_Your instructions_
Please copy every record below exactly and leave out the pictures.

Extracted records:
BEGIN

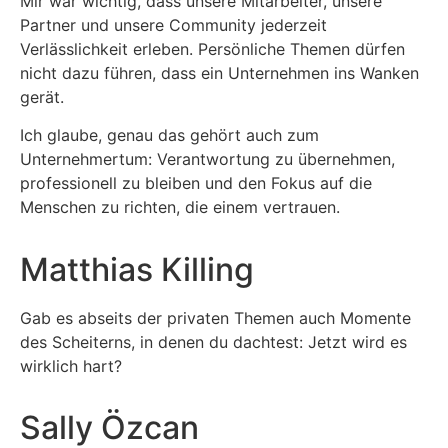
Mir war wichtig, dass unsere Mitarbeiter, unsere
Partner und unsere Community jederzeit
Verlässlichkeit erleben. Persönliche Themen dürfen
nicht dazu führen, dass ein Unternehmen ins Wanken
gerät.
Ich glaube, genau das gehört auch zum
Unternehmertum: Verantwortung zu übernehmen,
professionell zu bleiben und den Fokus auf die
Menschen zu richten, die einem vertrauen.
Matthias Killing
Gab es abseits der privaten Themen auch Momente
des Scheiterns, in denen du dachtest: Jetzt wird es
wirklich hart?
Sally Özcan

END

_Finished task_
Mir war wichtig, dass unsere Mitarbeiter, unsere
Partner und unsere Community jederzeit
Verlässlichkeit erleben. Persönliche Themen dürfen
nicht dazu führen, dass ein Unternehmen ins Wanken
gerät.
Ich glaube, genau das gehört auch zum
Unternehmertum: Verantwortung zu übernehmen,
professionell zu bleiben und den Fokus auf die
Menschen zu richten, die einem vertrauen.
Matthias Killing
Gab es abseits der privaten Themen auch Momente
des Scheiterns, in denen du dachtest: Jetzt wird es
wirklich hart?
Sally Özcan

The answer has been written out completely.